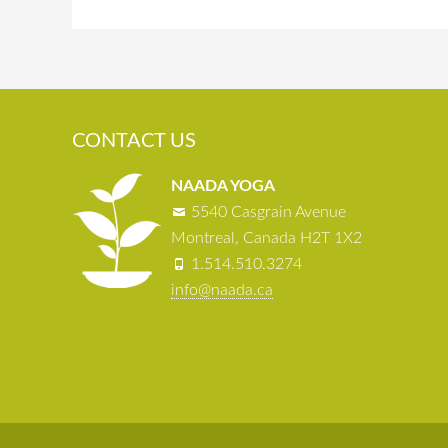
CONTACT US
NAADA YOGA
5540 Casgrain Avenue
Montreal, Canada H2T 1X2
1.514.510.3274
info@naada.ca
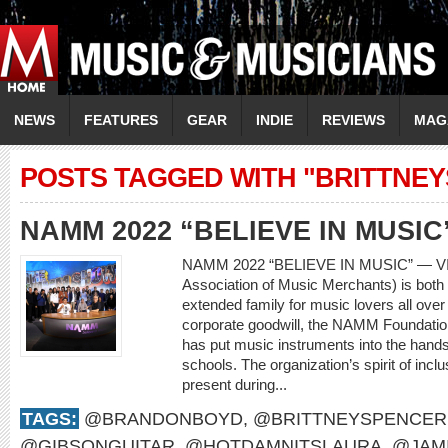
NEWS
FEATURES
GEAR
INDIE
REVIEWS
MAG
POSTS TAGGED WITH "BRITTNE
NAMM 2022 “BELIEVE IN MUSIC
NAMM 2022 “BELIEVE IN MUSIC” — V
Association of Music Merchants) is both 
extended family for music lovers all over
corporate goodwill, the NAMM Foundatio
has put music instruments into the hands
schools. The organization’s spirit of incl
present during...
TAGS:
@BRANDONBOYD
,
@BRITTNEYSPENCER
@GIBSONGUITAR
,
@HOTDAMNITSLAURA
,
@JAM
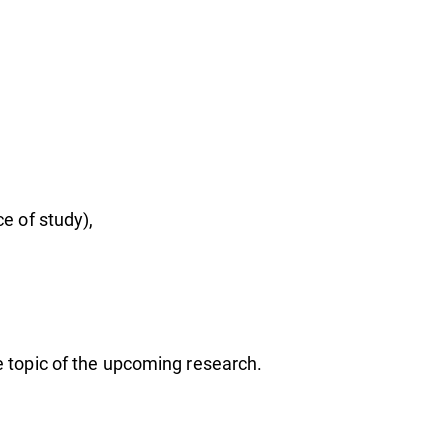
am
ce of study),
he topic of the upcoming research.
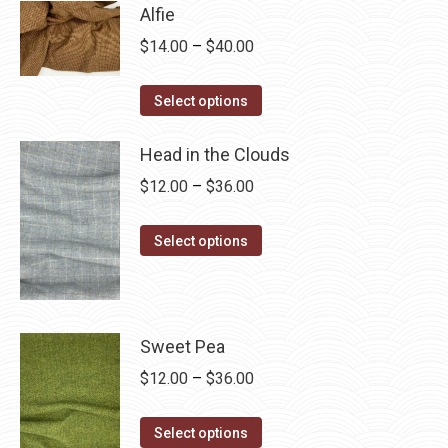
has
$28.75
Alfie
multiple
Price
$
14.00
–
$
40.00
variants.
range:
The
This
$14.00
Select options
options
product
through
may
has
Head in the Clouds
$40.00
be
multiple
Price
$
12.00
–
$
36.00
chosen
variants.
range:
on
The
This
$12.00
Select options
the
options
product
through
product
may
has
$36.00
page
be
multiple
chosen
variants.
Sweet Pea
on
The
Price
$
12.00
–
$
36.00
the
options
range:
product
may
This
$12.00
Select options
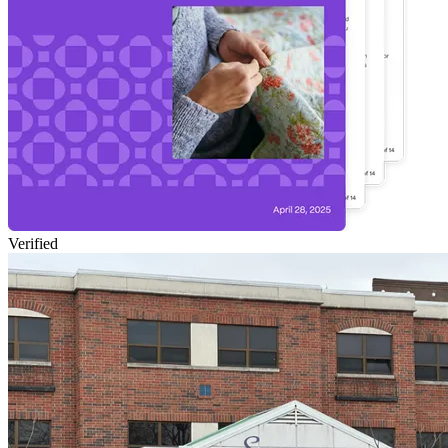
Verified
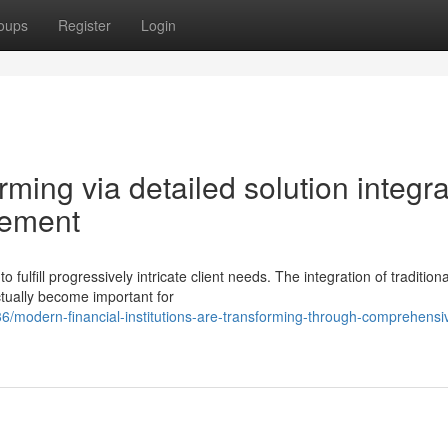
oups
Register
Login
ming via detailed solution integra
cement
fulfill progressively intricate client needs. The integration of traditiona
ctually become important for
modern-financial-institutions-are-transforming-through-comprehensi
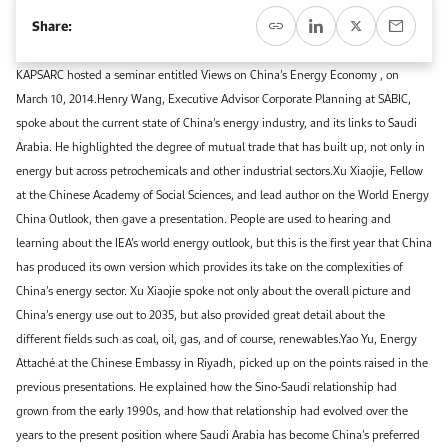
Event Calendar
About KAPSARC
Share:
Open access to reliable energy and economic data.
Contact us for inquiries, collaborations, and media requests.
Register for the Conference Register for the Conference Register for the Conference
Upcoming conferences, workshops, and key industry events.
KAPSARC hosted a seminar entitled Views on China’s Energy Economy , on
Accommodation
IAEE MENA Conference
March 10, 2014.Henry Wang, Executive Advisor Corporate Planning at SABIC,
Gallery
spoke about the current state of China’s energy industry, and its links to Saudi
Accommodation Accommodation Accommodation Accommodation
Arabia. He highlighted the degree of mutual trade that has built up, not only in
Browse images from our latest events, initiatives, and collaborations.
energy but across petrochemicals and other industrial sectors.Xu Xiaojie, Fellow
Media
at the Chinese Academy of Social Sciences, and lead author on the World Energy
China Outlook, then gave a presentation. People are used to hearing and
Media Media Media Media Media Media Media Media Media Media
learning about the IEA’s world energy outlook, but this is the first year that China
has produced its own version which provides its take on the complexities of
China’s energy sector. Xu Xiaojie spoke not only about the overall picture and
China’s energy use out to 2035, but also provided great detail about the
different fields such as coal, oil, gas, and of course, renewables.Yao Yu, Energy
Attaché at the Chinese Embassy in Riyadh, picked up on the points raised in the
previous presentations. He explained how the Sino-Saudi relationship had
grown from the early 1990s, and how that relationship had evolved over the
years to the present position where Saudi Arabia has become China’s preferred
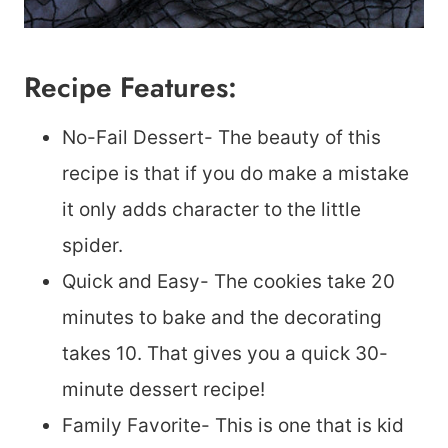
Recipe Features:
No-Fail Dessert- The beauty of this
recipe is that if you do make a mistake
it only adds character to the little
spider.
Quick and Easy- The cookies take 20
minutes to bake and the decorating
takes 10. That gives you a quick 30-
minute dessert recipe!
Family Favorite- This is one that is kid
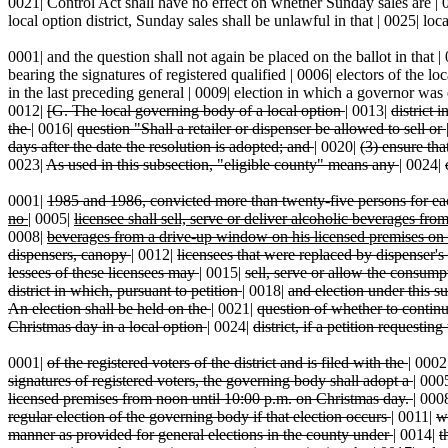
0021| Control Act shall have no effect on whether Sunday sales are | 00
local option district, Sunday sales shall be unlawful in that | 0025| local
0001| and the question shall not again be placed on the ballot in that | 0
bearing the signatures of registered qualified | 0006| electors of the lo
in the last preceding general | 0009| election in which a governor was el
0012|
[G. The local governing body of a local option
|
0013|
district 
the
|
0016|
question "Shall a retailer or dispenser be allowed to sell or
days after the date the resolution is adopted; and
|
0020|
(3) ensure tha
0023|
As used in this subsection, "eligible county" means any
|
0024|
0001|
1985 and 1986, convicted more than twenty-five persons for e
no
|
0005|
licensee shall sell, serve or deliver alcoholic beverages fro
0008|
beverages from a drive-up window on his licensed premises on
dispensers, canopy
|
0012|
licensees that were replaced by dispenser's
lessees of these licensees may
|
0015|
sell, serve or allow the consum
district in which, pursuant to petition
|
0018|
and election under this su
An election shall be held on the
|
0021|
question of whether to continu
Christmas day in a local option
|
0024|
district, if a petition requesti
0001|
of the registered voters of the district and is filed with the
|
0002
signatures of registered voters, the governing body shall adopt a
|
000
licensed premises from noon until 10:00 p.m. on Christmas day.
|
000
regular election of the governing body if that election occurs
|
0011|
w
manner as provided for general elections in the county under
|
0014|
t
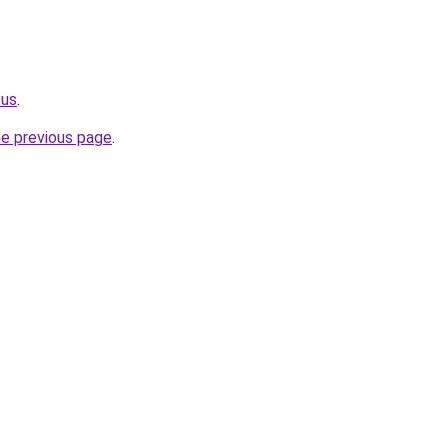
.us
.
he previous page
.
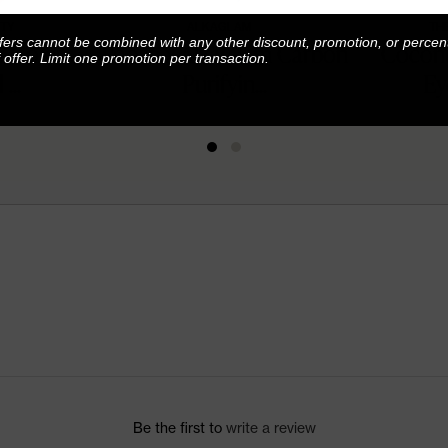
TY
ALKAGLAM
TH
fers cannot be combined with any other discount, promotion, or percen
7-Color
Poosh x AlkaGlam Carbon
Coconu
f offer. Limit one promotion per transaction.
...
Purifyin...
Ey
Be the first to
write a review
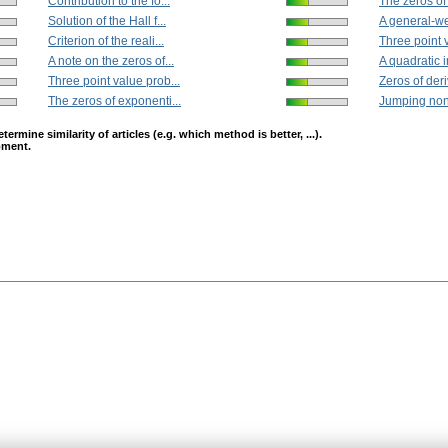
Contribution to the fo...
The zeros of
Solution of the Hall f...
A general-we
Criterion of the reali...
Three point v
A note on the zeros of...
A quadratic i
Three point value prob...
Zeros of deri
The zeros of exponenti...
Jumping nonl
mine similarity of articles (e.g. which method is better, ...).
opment.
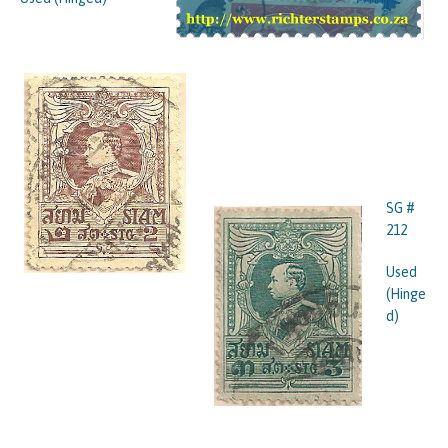
SG #
212
Used
(Hinge
d)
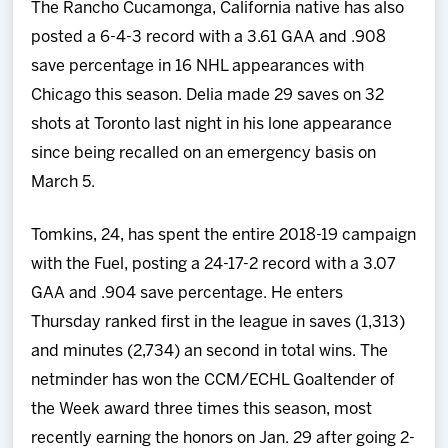
The Rancho Cucamonga, California native has also
posted a 6-4-3 record with a 3.61 GAA and .908
save percentage in 16 NHL appearances with
Chicago this season. Delia made 29 saves on 32
shots at Toronto last night in his lone appearance
since being recalled on an emergency basis on
March 5.
Tomkins, 24, has spent the entire 2018-19 campaign
with the Fuel, posting a 24-17-2 record with a 3.07
GAA and .904 save percentage. He enters
Thursday ranked first in the league in saves (1,313)
and minutes (2,734) an second in total wins. The
netminder has won the CCM/ECHL Goaltender of
the Week award three times this season, most
recently earning the honors on Jan. 29 after going 2-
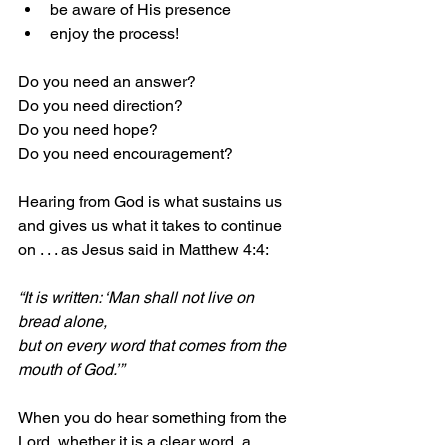
be aware of His presence
enjoy the process!
Do you need an answer?
Do you need direction?
Do you need hope?
Do you need encouragement?
Hearing from God is what sustains us 
and gives us what it takes to continue 
on . . . as Jesus said in Matthew 4:4:
“It is written: ‘Man shall not live on 
bread alone,
but on every word that comes from the 
mouth of God.’”
When you do hear something from the 
Lord, whether it is a clear word, a 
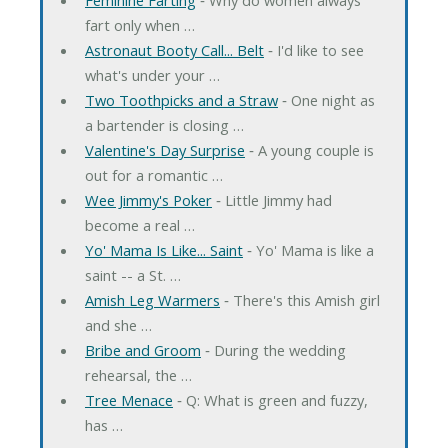
fart only when …
Astronaut Booty Call... Belt
‐ I'd like to see
what's under your …
Two Toothpicks and a Straw
‐ One night as
a bartender is closing …
Valentine's Day Surprise
‐ A young couple is
out for a romantic …
Wee Jimmy's Poker
‐ Little Jimmy had
become a real …
Yo' Mama Is Like... Saint
‐ Yo' Mama is like a
saint -- a St. …
Amish Leg Warmers
‐ There's this Amish girl
and she …
Bribe and Groom
‐ During the wedding
rehearsal, the …
Tree Menace
‐ Q: What is green and fuzzy,
has …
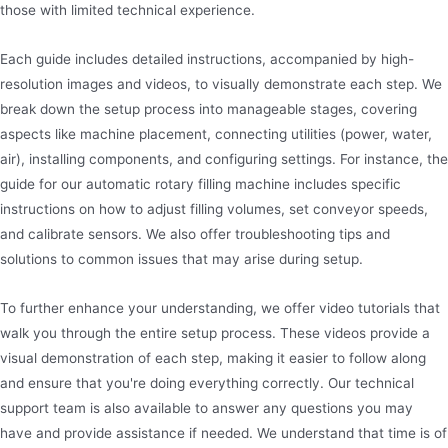
those with limited technical experience.
Each guide includes detailed instructions, accompanied by high-
resolution images and videos, to visually demonstrate each step. We
break down the setup process into manageable stages, covering
aspects like machine placement, connecting utilities (power, water,
air), installing components, and configuring settings. For instance, the
guide for our automatic rotary filling machine includes specific
instructions on how to adjust filling volumes, set conveyor speeds,
and calibrate sensors. We also offer troubleshooting tips and
solutions to common issues that may arise during setup.
To further enhance your understanding, we offer video tutorials that
walk you through the entire setup process. These videos provide a
visual demonstration of each step, making it easier to follow along
and ensure that you're doing everything correctly. Our technical
support team is also available to answer any questions you may
have and provide assistance if needed. We understand that time is of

→ Exercise directions
Everything above from the line that has "and gives us what it takes to continue" down to the line that has "fart only when …" should be output exactly, with both of those lines included. Leave the pictures behind.

→ Answer for the task
and gives us what it takes to continue 
on . . . as Jesus said in Matthew 4:4:
“It is written: ‘Man shall not live on 
bread alone,
but on every word that comes from the 
mouth of God.’”
When you do hear something from the 
Lord, whether it is a clear word, a 
fart only when …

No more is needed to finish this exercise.